A tangent of the curve $y=\sqrt{x}$ at point Q crosses the point P(-1,0). What is the volume of the solid of revolution when the area bounded by the line PQ, $y=\sqrt{x}$ and the x-axis is rotated through 2$\pi$ about the x-axis?
My approach:
Setting the x-coordinate of point Q as $a$, then Q($a$,$\sqrt{a}$)

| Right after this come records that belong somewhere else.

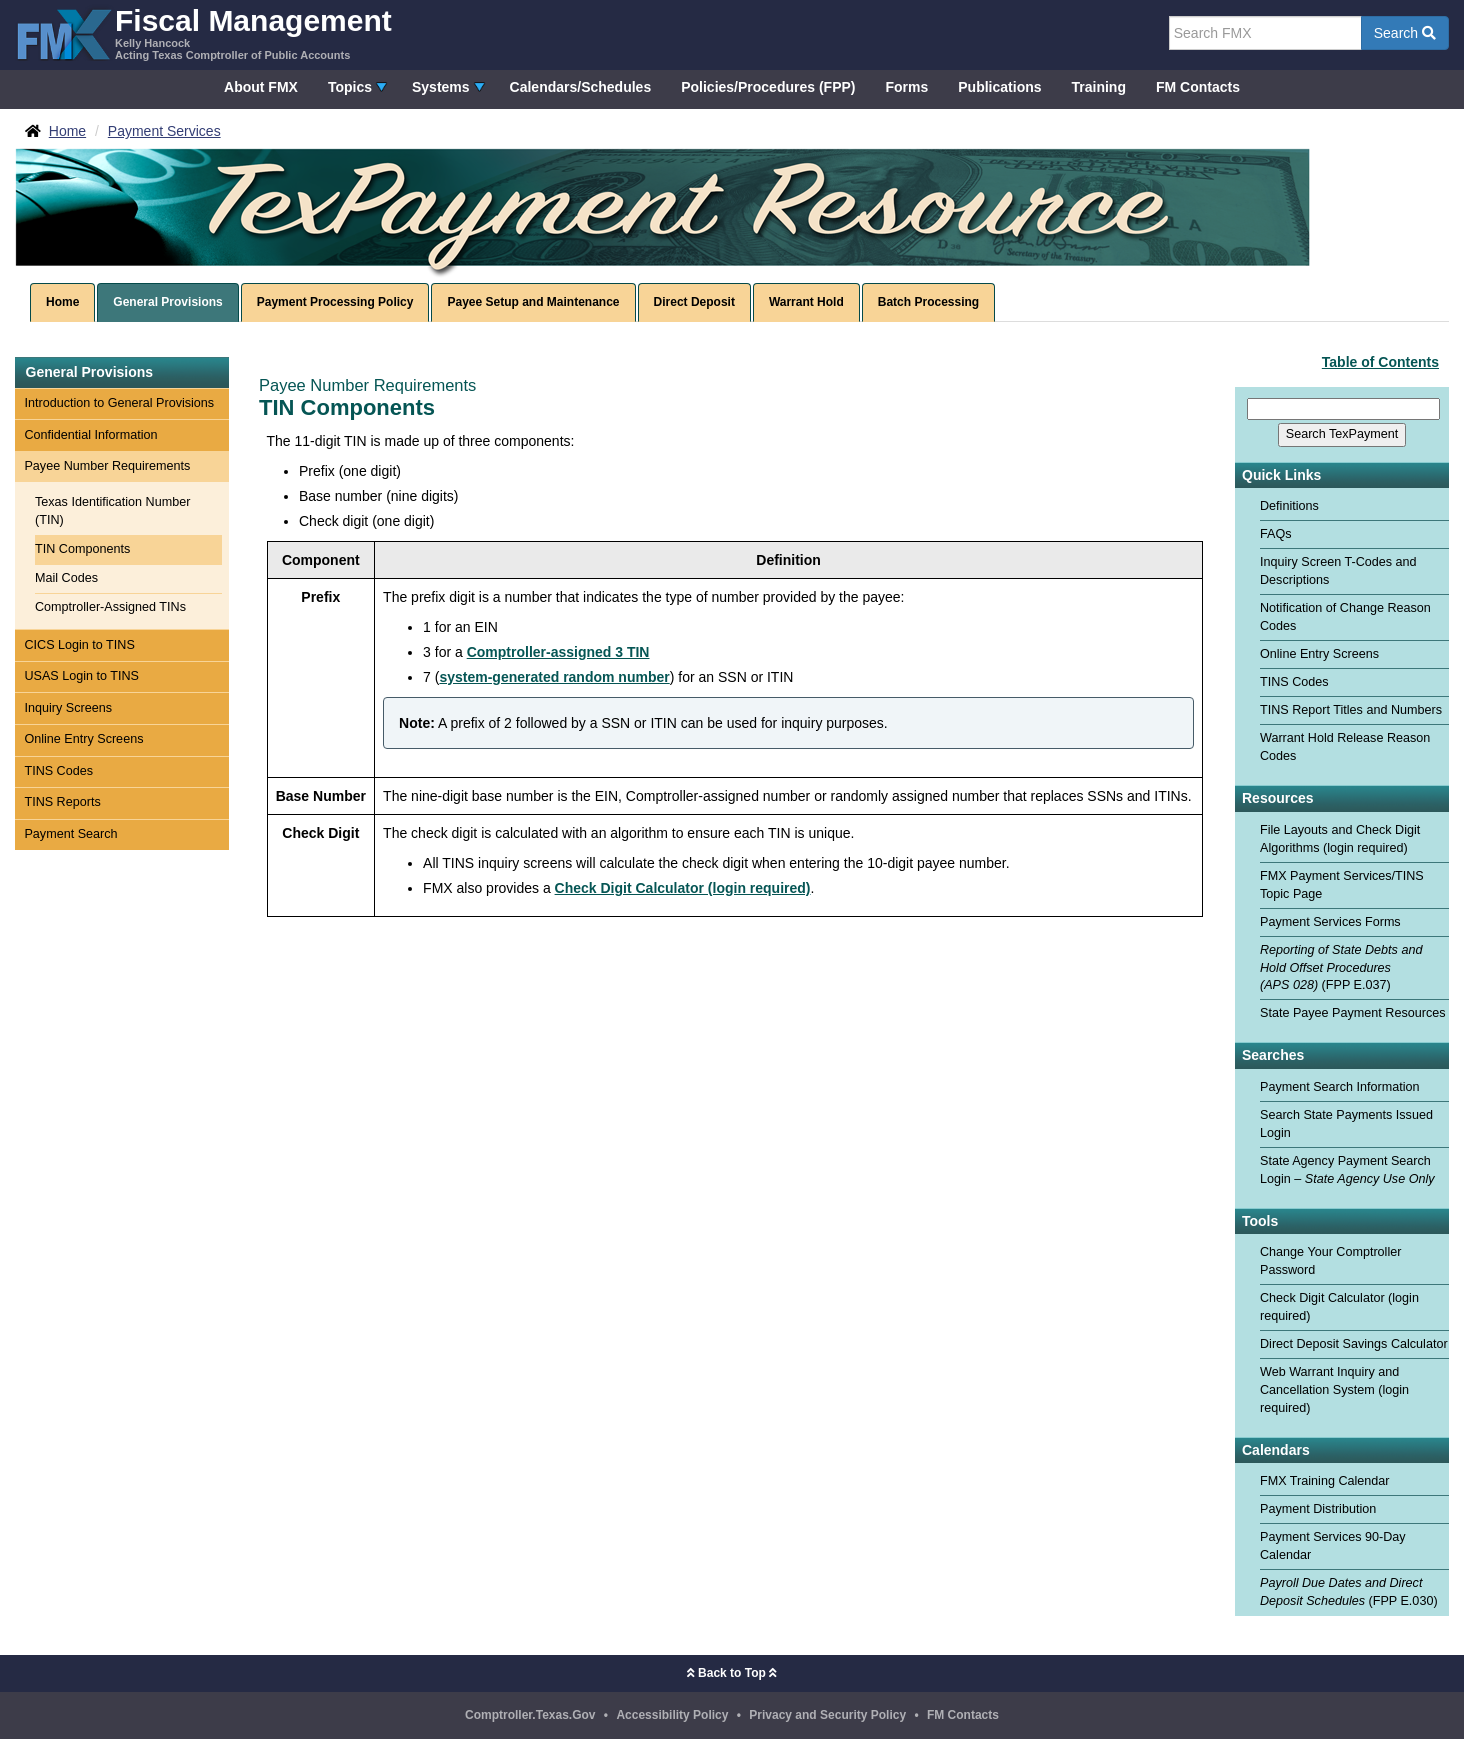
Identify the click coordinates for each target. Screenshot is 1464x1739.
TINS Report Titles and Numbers (1351, 710)
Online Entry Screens (83, 739)
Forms (906, 87)
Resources (1278, 798)
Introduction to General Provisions (119, 403)
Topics (350, 87)
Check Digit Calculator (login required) (683, 888)
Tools (1260, 1221)
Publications (999, 87)
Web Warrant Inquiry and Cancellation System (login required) (1334, 1390)
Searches (1273, 1055)
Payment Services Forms (1330, 922)
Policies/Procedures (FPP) (768, 87)
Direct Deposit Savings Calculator (1354, 1344)
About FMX (261, 87)
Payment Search (70, 834)
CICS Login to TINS (79, 645)
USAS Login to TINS (81, 676)
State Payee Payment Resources (1353, 1013)
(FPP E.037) (1341, 968)
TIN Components (82, 549)
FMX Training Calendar (1325, 1481)
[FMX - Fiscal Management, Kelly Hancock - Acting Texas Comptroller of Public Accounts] (203, 32)
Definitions (1289, 506)
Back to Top (732, 1673)
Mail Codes (66, 578)
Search (1405, 33)
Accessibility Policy (672, 1715)
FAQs (1276, 534)
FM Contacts (1198, 87)
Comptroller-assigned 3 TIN (558, 652)
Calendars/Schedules (581, 87)
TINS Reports (62, 802)
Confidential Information (90, 435)
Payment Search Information (1340, 1087)
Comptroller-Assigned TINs (110, 607)
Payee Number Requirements (107, 466)
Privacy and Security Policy (827, 1715)
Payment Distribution (1318, 1509)
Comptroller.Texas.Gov (530, 1715)
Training (1099, 87)
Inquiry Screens (68, 708)
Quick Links (1281, 475)
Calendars (1276, 1450)
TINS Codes (58, 771)
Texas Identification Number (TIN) (112, 511)
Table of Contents (1380, 362)
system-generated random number (554, 677)
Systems (441, 87)
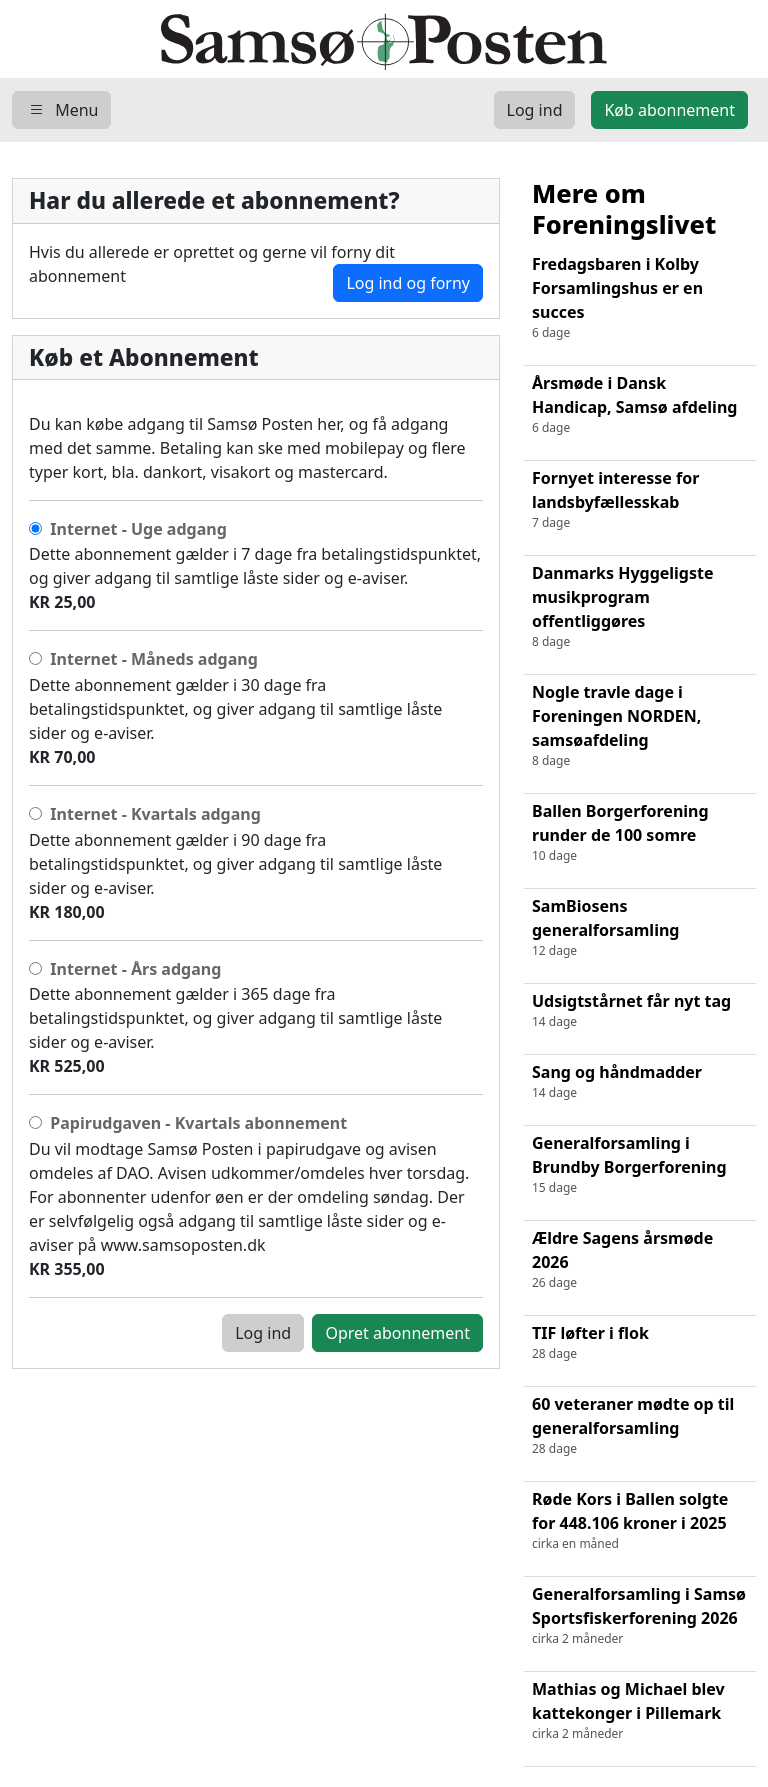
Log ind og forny (408, 283)
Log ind (263, 1333)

The equation of the tangent can be written as $$y-\sqrt{a}={{1}\over{2\sqrt{a}}}(x-a)$$ Substituting $x=-1$ and $y=0$ into the equation, $$-\sqrt{a} = {{-1-a}\over{2\sqrt{a}}}$$ $$-2a = -1-a$$ therefore $a=1$
Now point Q(1,1) can be used to come up with an equation for the line PQ, which is $$y={{1}\over{2}}(x+1)$$ Then, the volume $V$ can be calculated as $$V=\pi\int^1_{-1}\left({{1}\over{2}}(x+1)\right)^2-(\sqrt{x})^2\ dx$$ $$=\pi\int^1_{-1}{{1}\over{4}}(x+1)^2-x\ dx$$ $$=\pi\int^1_{-1}{{1}\over{4}}(x^2+2x+1)-x\ dx$$ $$=\pi\int^1_{-1}{{1}\over{4}}x^2-{{1}\over{2}}x+{{1}\over{4}}\ dx$$ $$=\pi\left[{{1}\over{12}}x^3-{{1}\over{4}}x^2+{{1}\over{4}}x\right]^1_{-1}$$ which returns ${2\pi}\over{3}$.
Did I do this question correctly?
There is an error in your work insofar as the limits of integration on the $\sqrt{x}$-term is incorrect. This should be $x\in[0,1]$, as seen in the figure below. Thus we have
$$ \begin{align} V &=\pi\left(\int_{-1}^{1}\left(\frac{x+1}{2} \right)^2~dx -\int_0^1 \sqrt{x}^2~dx \right)\\ &=\pi\left(\frac{(x+1)^3}{3\cdot4} \biggr|_{-1}^1 + \frac{x^2}{2}\biggr|_0^1\right)\\ &=\frac{\pi}{6} \end{align} $$
I have verified this result numerically.